START Records supplied

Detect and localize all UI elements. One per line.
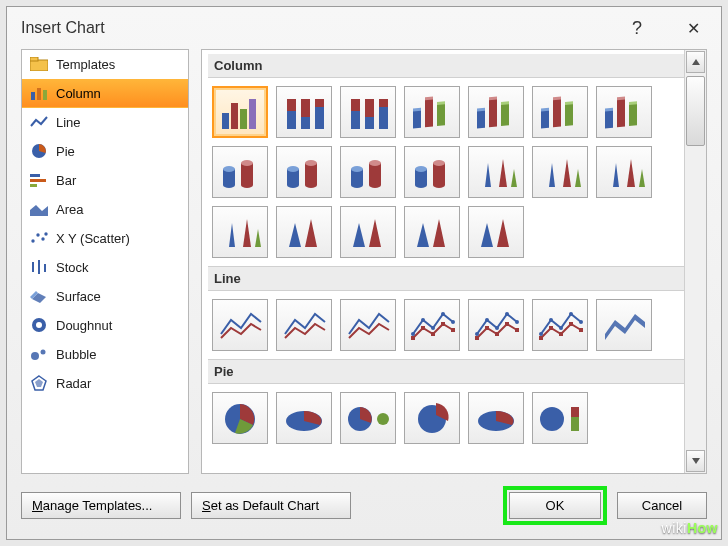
- svg-rect-70: [629, 103, 637, 126]
- chart-thumb-stacked-column[interactable]: [276, 86, 332, 138]
- gallery-scrollbar[interactable]: [684, 50, 706, 473]
- sidebar-item-line[interactable]: Line: [22, 108, 188, 137]
- cancel-button[interactable]: Cancel: [617, 492, 707, 519]
- chart-thumb-100-stacked-column[interactable]: [340, 86, 396, 138]
- svg-rect-129: [281, 304, 327, 346]
- svg-point-156: [559, 326, 563, 330]
- svg-rect-77: [241, 163, 253, 185]
- svg-point-132: [411, 332, 415, 336]
- svg-rect-180: [571, 407, 579, 417]
- bubble-icon: [30, 346, 48, 362]
- manage-templates-button[interactable]: Manage Templates...: [21, 492, 181, 519]
- svg-marker-126: [481, 223, 493, 247]
- chart-thumb-100-stacked-cone[interactable]: [596, 146, 652, 198]
- chart-thumb-3d-cone[interactable]: [212, 206, 268, 258]
- svg-rect-131: [409, 304, 455, 346]
- chart-thumb-stacked-cone[interactable]: [532, 146, 588, 198]
- chart-thumb-3d-line[interactable]: [596, 299, 652, 351]
- dialog-title: Insert Chart: [21, 19, 105, 37]
- svg-rect-122: [409, 211, 455, 253]
- svg-rect-56: [501, 103, 509, 126]
- chart-thumb-stacked-line[interactable]: [276, 299, 332, 351]
- sidebar-item-label: Doughnut: [56, 318, 112, 333]
- sidebar-item-bubble[interactable]: Bubble: [22, 340, 188, 369]
- chart-thumb-3d-column[interactable]: [596, 86, 652, 138]
- svg-marker-107: [575, 169, 581, 187]
- bar-icon: [30, 172, 48, 188]
- svg-rect-4: [43, 90, 47, 100]
- chart-thumb-clustered-cylinder[interactable]: [212, 146, 268, 198]
- svg-point-146: [505, 312, 509, 316]
- svg-marker-120: [353, 223, 365, 247]
- svg-marker-111: [639, 169, 645, 187]
- chart-thumb-clustered-pyramid[interactable]: [276, 206, 332, 258]
- scrollbar-track[interactable]: [685, 74, 706, 449]
- svg-rect-164: [601, 304, 647, 346]
- stock-icon: [30, 259, 48, 275]
- chart-thumb-stacked-cylinder[interactable]: [276, 146, 332, 198]
- sidebar-item-radar[interactable]: Radar: [22, 369, 188, 398]
- scrollbar-up-button[interactable]: [686, 51, 705, 73]
- chart-thumb-3d-pie[interactable]: [276, 392, 332, 444]
- scrollbar-thumb[interactable]: [686, 76, 705, 146]
- close-button[interactable]: ✕: [679, 19, 707, 38]
- sidebar-item-bar[interactable]: Bar: [22, 166, 188, 195]
- sidebar-item-area[interactable]: Area: [22, 195, 188, 224]
- chart-thumb-3d-stacked-column[interactable]: [468, 86, 524, 138]
- gallery-group-header-pie: Pie: [208, 359, 684, 384]
- svg-point-178: [540, 407, 564, 431]
- chart-thumb-3d-pyramid[interactable]: [468, 206, 524, 258]
- chart-thumb-3d-cylinder[interactable]: [404, 146, 460, 198]
- help-button[interactable]: ?: [623, 18, 651, 39]
- set-default-label: et as Default Chart: [211, 498, 319, 513]
- svg-rect-153: [537, 304, 583, 346]
- svg-point-22: [41, 350, 46, 355]
- svg-rect-116: [281, 211, 327, 253]
- sidebar-item-x-y-scatter-[interactable]: X Y (Scatter): [22, 224, 188, 253]
- chart-thumb-3d-clustered-column[interactable]: [404, 86, 460, 138]
- svg-point-157: [569, 312, 573, 316]
- chart-thumb-100-stacked-line-markers[interactable]: [532, 299, 588, 351]
- svg-rect-68: [617, 98, 625, 127]
- chart-thumb-100-stacked-line[interactable]: [340, 299, 396, 351]
- sidebar-item-column[interactable]: Column: [22, 79, 188, 108]
- svg-rect-142: [473, 304, 519, 346]
- svg-point-20: [36, 322, 42, 328]
- svg-rect-138: [421, 326, 425, 330]
- svg-marker-109: [613, 163, 619, 187]
- svg-rect-161: [559, 332, 563, 336]
- chart-thumb-100-stacked-pyramid[interactable]: [404, 206, 460, 258]
- chart-thumb-exploded-3d-pie[interactable]: [468, 392, 524, 444]
- chart-thumb-line[interactable]: [212, 299, 268, 351]
- chart-thumb-bar-of-pie[interactable]: [532, 392, 588, 444]
- chart-thumb-line-markers[interactable]: [404, 299, 460, 351]
- chart-thumb-stacked-pyramid[interactable]: [340, 206, 396, 258]
- sidebar-item-surface[interactable]: Surface: [22, 282, 188, 311]
- set-default-chart-button[interactable]: Set as Default Chart: [191, 492, 351, 519]
- sidebar-item-pie[interactable]: Pie: [22, 137, 188, 166]
- chart-thumb-pie-of-pie[interactable]: [340, 392, 396, 444]
- svg-rect-26: [222, 113, 229, 129]
- svg-rect-8: [30, 184, 37, 187]
- chart-thumb-clustered-column[interactable]: [212, 86, 268, 138]
- svg-marker-106: [563, 159, 571, 187]
- svg-point-158: [579, 320, 583, 324]
- chart-thumb-3d-100-stacked-column[interactable]: [532, 86, 588, 138]
- sidebar-item-label: Line: [56, 115, 81, 130]
- sidebar-item-doughnut[interactable]: Doughnut: [22, 311, 188, 340]
- chart-thumb-stacked-line-markers[interactable]: [468, 299, 524, 351]
- svg-point-12: [41, 237, 44, 240]
- sidebar-item-templates[interactable]: Templates: [22, 50, 188, 79]
- ok-button[interactable]: OK: [509, 492, 601, 519]
- svg-marker-114: [243, 219, 251, 247]
- chart-thumb-100-stacked-cylinder[interactable]: [340, 146, 396, 198]
- svg-rect-52: [477, 110, 485, 129]
- svg-point-133: [421, 318, 425, 322]
- chart-thumb-clustered-cone[interactable]: [468, 146, 524, 198]
- sidebar-item-stock[interactable]: Stock: [22, 253, 188, 282]
- chart-thumb-pie[interactable]: [212, 392, 268, 444]
- ok-highlight-annotation: OK: [503, 486, 607, 525]
- scrollbar-down-button[interactable]: [686, 450, 705, 472]
- chart-thumb-exploded-pie[interactable]: [404, 392, 460, 444]
- sidebar-item-label: Area: [56, 202, 83, 217]
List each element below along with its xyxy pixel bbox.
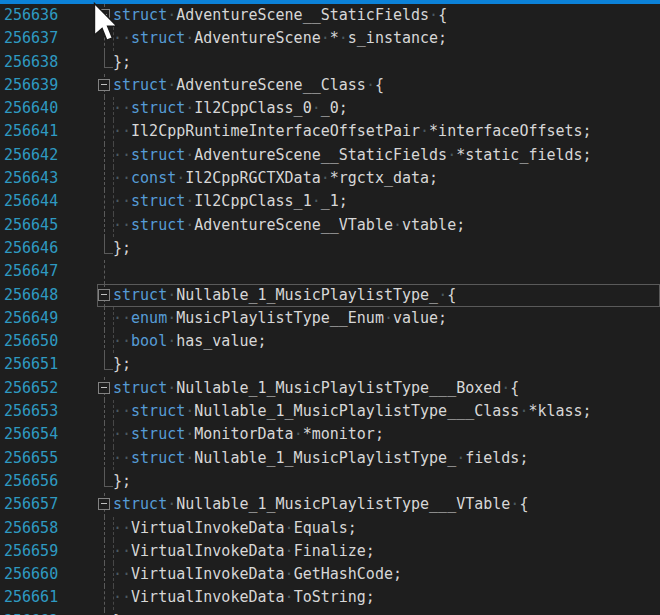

END Records supplied

What needs to be done: Set down the entries above again exactly, minus any image.

Solution to this exercise:
Detect and localize all UI elements. One per line.
- svg-rect-70: [629, 103, 637, 126]
- chart-thumb-stacked-column[interactable]: [276, 86, 332, 138]
- gallery-scrollbar[interactable]: [684, 50, 706, 473]
- sidebar-item-line[interactable]: Line: [22, 108, 188, 137]
- cancel-button[interactable]: Cancel: [617, 492, 707, 519]
- chart-thumb-100-stacked-column[interactable]: [340, 86, 396, 138]
- svg-rect-129: [281, 304, 327, 346]
- svg-point-156: [559, 326, 563, 330]
- svg-rect-77: [241, 163, 253, 185]
- svg-point-132: [411, 332, 415, 336]
- svg-rect-180: [571, 407, 579, 417]
- bubble-icon: [30, 346, 48, 362]
- manage-templates-button[interactable]: Manage Templates...: [21, 492, 181, 519]
- svg-marker-126: [481, 223, 493, 247]
- chart-thumb-100-stacked-cone[interactable]: [596, 146, 652, 198]
- chart-thumb-3d-cone[interactable]: [212, 206, 268, 258]
- svg-rect-131: [409, 304, 455, 346]
- chart-thumb-stacked-cone[interactable]: [532, 146, 588, 198]
- chart-thumb-3d-line[interactable]: [596, 299, 652, 351]
- dialog-title: Insert Chart: [21, 19, 105, 37]
- svg-rect-122: [409, 211, 455, 253]
- svg-rect-56: [501, 103, 509, 126]
- chart-thumb-stacked-line[interactable]: [276, 299, 332, 351]
- sidebar-item-label: Doughnut: [56, 318, 112, 333]
- sidebar-item-bubble[interactable]: Bubble: [22, 340, 188, 369]
- chart-thumb-3d-column[interactable]: [596, 86, 652, 138]
- svg-marker-107: [575, 169, 581, 187]
- bar-icon: [30, 172, 48, 188]
- svg-rect-4: [43, 90, 47, 100]
- chart-thumb-clustered-cylinder[interactable]: [212, 146, 268, 198]
- svg-point-146: [505, 312, 509, 316]
- svg-marker-120: [353, 223, 365, 247]
- svg-marker-111: [639, 169, 645, 187]
- chart-thumb-clustered-pyramid[interactable]: [276, 206, 332, 258]
- scrollbar-track[interactable]: [685, 74, 706, 449]
- svg-rect-164: [601, 304, 647, 346]
- stock-icon: [30, 259, 48, 275]
- chart-thumb-stacked-cylinder[interactable]: [276, 146, 332, 198]
- sidebar-item-radar[interactable]: Radar: [22, 369, 188, 398]
- scrollbar-up-button[interactable]: [686, 51, 705, 73]
- chart-thumb-3d-pie[interactable]: [276, 392, 332, 444]
- scrollbar-thumb[interactable]: [686, 76, 705, 146]
- close-button[interactable]: ✕: [679, 19, 707, 38]
- sidebar-item-bar[interactable]: Bar: [22, 166, 188, 195]
- sidebar-item-area[interactable]: Area: [22, 195, 188, 224]
- chart-thumb-3d-stacked-column[interactable]: [468, 86, 524, 138]
- gallery-group-header-pie: Pie: [208, 359, 684, 384]
- svg-point-178: [540, 407, 564, 431]
- chart-thumb-3d-pyramid[interactable]: [468, 206, 524, 258]
- chart-thumb-3d-cylinder[interactable]: [404, 146, 460, 198]
- help-button[interactable]: ?: [623, 18, 651, 39]
- set-default-label: et as Default Chart: [211, 498, 319, 513]
- svg-rect-153: [537, 304, 583, 346]
- svg-point-22: [41, 350, 46, 355]
- svg-rect-116: [281, 211, 327, 253]
- sidebar-item-x-y-scatter-[interactable]: X Y (Scatter): [22, 224, 188, 253]
- chart-thumb-3d-clustered-column[interactable]: [404, 86, 460, 138]
- svg-point-157: [569, 312, 573, 316]
- chart-thumb-100-stacked-line-markers[interactable]: [532, 299, 588, 351]
- svg-rect-68: [617, 98, 625, 127]
- chart-thumb-100-stacked-line[interactable]: [340, 299, 396, 351]
- sidebar-item-column[interactable]: Column: [22, 79, 188, 108]
- svg-rect-142: [473, 304, 519, 346]
- svg-point-20: [36, 322, 42, 328]
- svg-rect-138: [421, 326, 425, 330]
- svg-marker-109: [613, 163, 619, 187]
- svg-rect-161: [559, 332, 563, 336]
- chart-thumb-100-stacked-pyramid[interactable]: [404, 206, 460, 258]
- chart-thumb-exploded-3d-pie[interactable]: [468, 392, 524, 444]
- chart-thumb-line[interactable]: [212, 299, 268, 351]
- chart-thumb-bar-of-pie[interactable]: [532, 392, 588, 444]
- chart-thumb-line-markers[interactable]: [404, 299, 460, 351]
- chart-thumb-stacked-pyramid[interactable]: [340, 206, 396, 258]
- sidebar-item-surface[interactable]: Surface: [22, 282, 188, 311]
- set-default-chart-button[interactable]: Set as Default Chart: [191, 492, 351, 519]
- sidebar-item-pie[interactable]: Pie: [22, 137, 188, 166]
- chart-thumb-pie-of-pie[interactable]: [340, 392, 396, 444]
- svg-rect-26: [222, 113, 229, 129]
- svg-rect-8: [30, 184, 37, 187]
- chart-thumb-clustered-column[interactable]: [212, 86, 268, 138]
- svg-marker-106: [563, 159, 571, 187]
- svg-point-158: [579, 320, 583, 324]
- chart-thumb-3d-100-stacked-column[interactable]: [532, 86, 588, 138]
- sidebar-item-label: Line: [56, 115, 81, 130]
- sidebar-item-doughnut[interactable]: Doughnut: [22, 311, 188, 340]
- chart-thumb-stacked-line-markers[interactable]: [468, 299, 524, 351]
- svg-point-12: [41, 237, 44, 240]
- sidebar-item-templates[interactable]: Templates: [22, 50, 188, 79]
- ok-button[interactable]: OK: [509, 492, 601, 519]
- svg-marker-114: [243, 219, 251, 247]
- chart-thumb-100-stacked-cylinder[interactable]: [340, 146, 396, 198]
- svg-rect-52: [477, 110, 485, 129]
- svg-point-133: [421, 318, 425, 322]
- chart-thumb-clustered-cone[interactable]: [468, 146, 524, 198]
- sidebar-item-stock[interactable]: Stock: [22, 253, 188, 282]
- chart-thumb-pie[interactable]: [212, 392, 268, 444]
- ok-highlight-annotation: OK: [503, 486, 607, 525]
- scrollbar-down-button[interactable]: [686, 450, 705, 472]
- chart-thumb-exploded-pie[interactable]: [404, 392, 460, 444]
- sidebar-item-label: Area: [56, 202, 83, 217]
List each element below along with its xyxy pixel bbox.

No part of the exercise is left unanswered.